CRL and the News

Monday, October 1, 2012

As the U.S. presidential election approaches, the role that the news media play in public life is especially conspicuous. For better or worse, the events of the Romney and Obama campaigns are reported almost minute by minute in the media.  Researchers in the future will mine this “first rough draft of history” for insights on the politics of our time. 

CRL’s newspaper collections have been, and remain, an important source for historians.  Our commitment to ensuring the future accessibility of the journalistic record is firm and longstanding. However, the way news content is sourced, maintained, and distributed has changed radically.  The Internet has essentially “re-routed the supply chain” for news: websites, online broadcast, blogs, and social media like YouTube and Twitter provide channels for news reporting that did not exist two decades ago.  These developments have rendered the existing models for news preservation, rooted in the microform age, obsolete.

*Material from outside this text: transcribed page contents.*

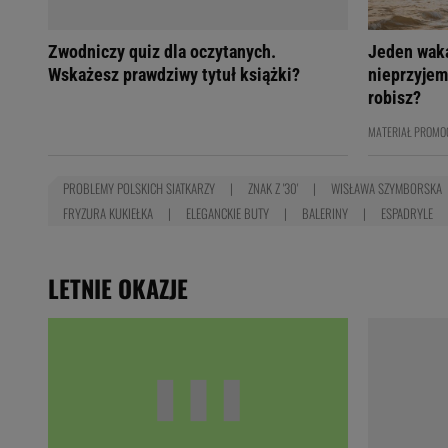
Zwodniczy quiz dla oczytanych.
Jeden wak
Wskażesz prawdziwy tytuł książki?
nieprzyjem
robisz?
MATERIAŁ PROMO
PROBLEMY POLSKICH SIATKARZY
ZNAK Z '30'
WISŁAWA SZYMBORSKA
FRYZURA KUKIEŁKA
ELEGANCKIE BUTY
BALERINY
ESPADRYLE
LETNIE OKAZJE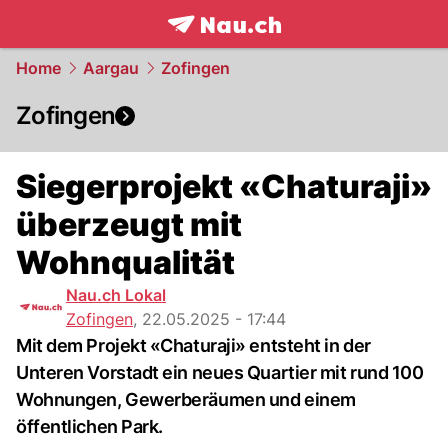
frontpage.
NAU.ch
Home
Aargau
Zofingen
Zofingen
Siegerprojekt «Chaturaji»
überzeugt mit
Wohnqualität
Nau.ch Lokal
Zofingen
,
22.05.2025 - 17:44
Mit dem Projekt «Chaturaji» entsteht in der
Unteren Vorstadt ein neues Quartier mit rund 100
Wohnungen, Gewerberäumen und einem
öffentlichen Park.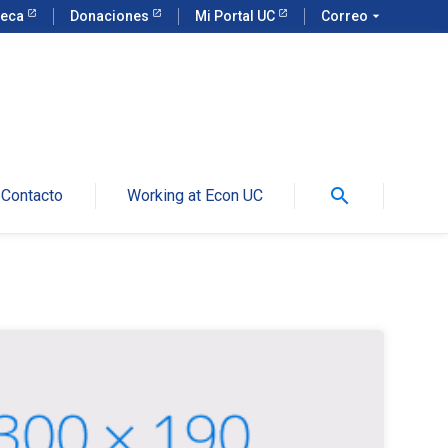
teca
Donaciones
Mi Portal UC
Correo
arrow_drop_down
search
Contacto
Working at Econ UC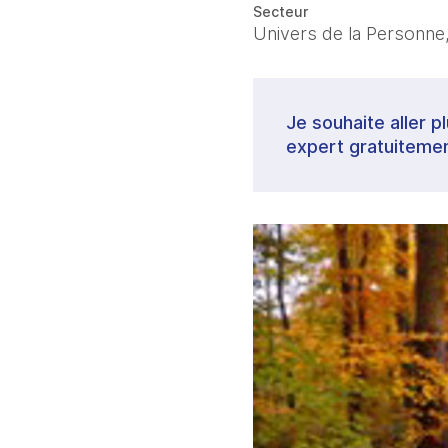
Secteur
Univers de la Personne,
Je souhaite aller p
expert gratuitemen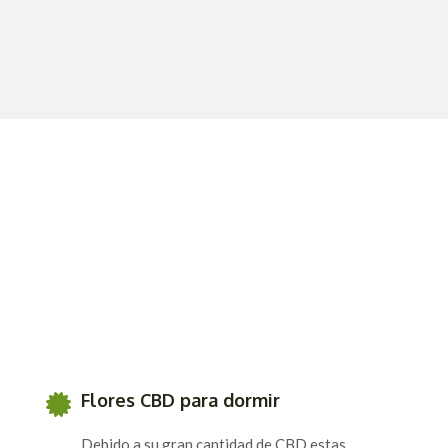
Flores CBD para dormir
Debido a su gran cantidad de CBD estas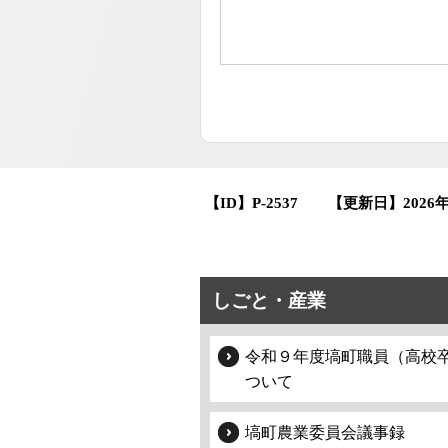
【ID】
P-2537
【更新日】
2026
しごと・産業
令和９年度塙町職員（高校
ついて
塙町農業委員会議事録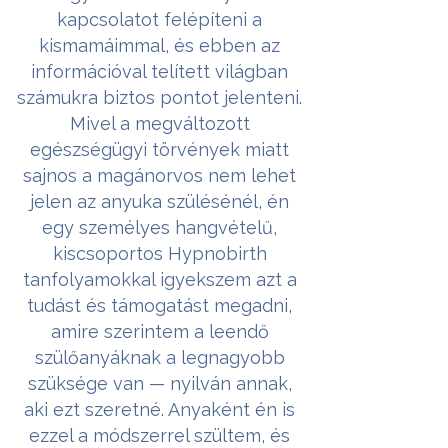
kapcsolatot felépíteni a
kismamáimmal, és ebben az
információval telített világban
számukra biztos pontot jelenteni.
Mivel a megváltozott
egészségügyi törvények miatt
sajnos a magánorvos nem lehet
jelen az anyuka szülésénél, én
egy személyes hangvételű,
kiscsoportos Hypnobirth
tanfolyamokkal igyekszem azt a
tudást és támogatást megadni,
amire szerintem a leendő
szülőanyáknak a legnagyobb
szüksége van — nyilván annak,
aki ezt szeretné. Anyaként én is
ezzel a módszerrel szültem, és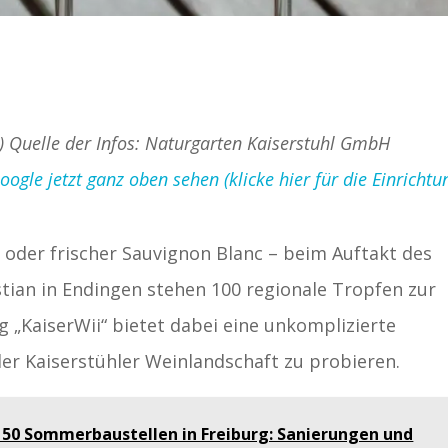
d) Quelle der Infos: Naturgarten Kaiserstuhl GmbH
gle jetzt ganz oben sehen (klicke hier für die Einrichtu
 oder frischer Sauvignon Blanc – beim Auftakt des
tian in Endingen stehen 100 regionale Tropfen zur
g „KaiserWii“ bietet dabei eine unkomplizierte
 der Kaiserstühler Weinlandschaft zu probieren.
 50 Sommerbaustellen in Freiburg: Sanierungen und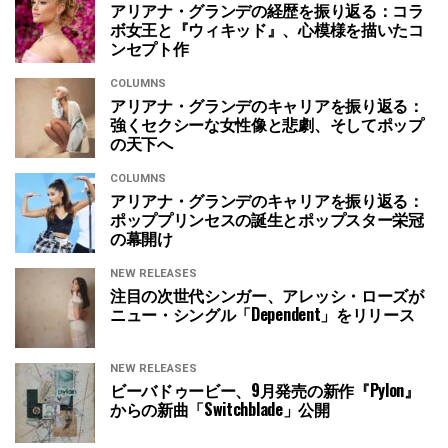
アリアナ・グランデの経歴を振り返る：コラ
ボ女王と『ウィキッド』、心模様を描いたコ
ンセプト作
COLUMNS
アリアナ・グランデのキャリアを振り返る：
強くセクシーな女性像と悲劇、そしてポップ
の天下へ
COLUMNS
アリアナ・グランデのキャリアを振り返る：
ポッププリンセスの誕生とポップスター栄冠
の幕開け
NEW RELEASES
注目の次世代シンガー、アレッシ・ローズが
ニュー・シングル「Dependent」をリリース
NEW RELEASES
ビーバドゥービー、9月発売の新作『Pylon』
からの新曲「Switchblade」公開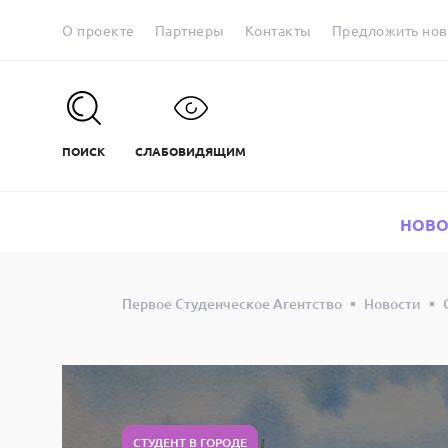
О проекте
Партнеры
Контакты
Предложить нов
ПОИСК
СЛАБОВИДЯЩИМ
НОВО
Первое Студенческое Агентство
Новости
СТУДЕНТ В ГОРОДЕ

Therefore CRL’s strategy for ensuring access to the record of news coverage is evolving.  We at CRL believe that the news media organizations and the news aggregators will play critical roles in the preservation of this record.  We have therefore begun to explore with a few large aggregators the possibility of providing end-to-end coverage of news to researchers at CRL libraries. By “end to end,” we mean both historic and current news content, digitized newspapers as well as born-digital news content.  Many CRL libraries have purchased a number of the historical databases, and subscribe to current databases, from NewsBank/Readex and ProQuestWe are now discussing with those publishers terms for CRL-wide coverage of the major news databases. 

We want to achieve two things.  First, we want researchers at CRL institutions to have electronic access to more newspapers and news content.  And this needs to be affordable in a time of stressed library budgets. 

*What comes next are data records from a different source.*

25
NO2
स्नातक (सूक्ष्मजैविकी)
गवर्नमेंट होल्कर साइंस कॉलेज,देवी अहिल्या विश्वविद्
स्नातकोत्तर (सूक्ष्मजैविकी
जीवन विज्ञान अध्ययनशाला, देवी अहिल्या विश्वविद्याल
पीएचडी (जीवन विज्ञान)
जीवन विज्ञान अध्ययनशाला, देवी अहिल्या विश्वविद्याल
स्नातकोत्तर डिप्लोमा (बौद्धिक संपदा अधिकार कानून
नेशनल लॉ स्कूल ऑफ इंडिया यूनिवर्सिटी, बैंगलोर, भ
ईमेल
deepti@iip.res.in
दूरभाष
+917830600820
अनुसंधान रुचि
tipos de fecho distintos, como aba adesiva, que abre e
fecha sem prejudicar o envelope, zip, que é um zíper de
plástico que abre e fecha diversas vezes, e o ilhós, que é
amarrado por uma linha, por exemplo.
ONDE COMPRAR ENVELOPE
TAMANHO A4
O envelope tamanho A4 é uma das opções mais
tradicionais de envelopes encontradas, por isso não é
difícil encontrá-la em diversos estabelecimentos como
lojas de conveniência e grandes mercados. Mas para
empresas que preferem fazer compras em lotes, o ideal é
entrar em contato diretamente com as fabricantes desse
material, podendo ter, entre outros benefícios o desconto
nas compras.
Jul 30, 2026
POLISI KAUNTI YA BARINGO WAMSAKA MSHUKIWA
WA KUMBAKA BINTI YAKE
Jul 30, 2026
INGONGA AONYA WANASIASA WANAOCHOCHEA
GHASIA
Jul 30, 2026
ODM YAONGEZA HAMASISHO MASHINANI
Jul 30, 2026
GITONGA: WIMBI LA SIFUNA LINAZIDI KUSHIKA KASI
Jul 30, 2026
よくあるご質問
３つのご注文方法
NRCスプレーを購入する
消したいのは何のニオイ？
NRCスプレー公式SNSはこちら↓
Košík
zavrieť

Second, we want to improve the terms upon which publishers make electronic news content available.  This means not just lower prices but better features and functionality, like text mining and analysis capabilities, credible archiving, exposure of metadata, and so forth.

We believe that CRL libraries, acting together through CRL and in concert with our partners the Canadian Research Knowledge Network and JISC Collections, can achieve these aims.  We will soon report to you further on this effort. 

Meanwhile, please know that we are working hard to ensure access for your constituents to the primary evidence and documentation critical to advanced research.  Many thanks for your continued support, and for participating in CRL.